**Task requirements**
Give a faithful, exact copy of all entries, minus the images.

________

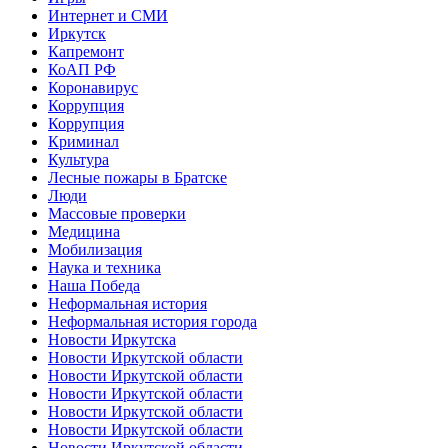
Интернет и СМИ
Иркутск
Капремонт
КоАП РФ
Коронавирус
Коррупция
Коррупция
Криминал
Культура
Лесные пожары в Братске
Люди
Массовые проверки
Медицина
Мобилизация
Наука и техника
Наша Победа
Неформальная история
Неформальная история города
Новости Иркутска
Новости Иркутской области
Новости Иркутской области
Новости Иркутской области
Новости Иркутской области
Новости Иркутской области
Новости Иркутской области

________

**Response box**
Интернет и СМИ
Иркутск
Капремонт
КоАП РФ
Коронавирус
Коррупция
Коррупция
Криминал
Культура
Лесные пожары в Братске
Люди
Массовые проверки
Медицина
Мобилизация
Наука и техника
Наша Победа
Неформальная история
Неформальная история города
Новости Иркутска
Новости Иркутской области
Новости Иркутской области
Новости Иркутской области
Новости Иркутской области
Новости Иркутской области
Новости Иркутской области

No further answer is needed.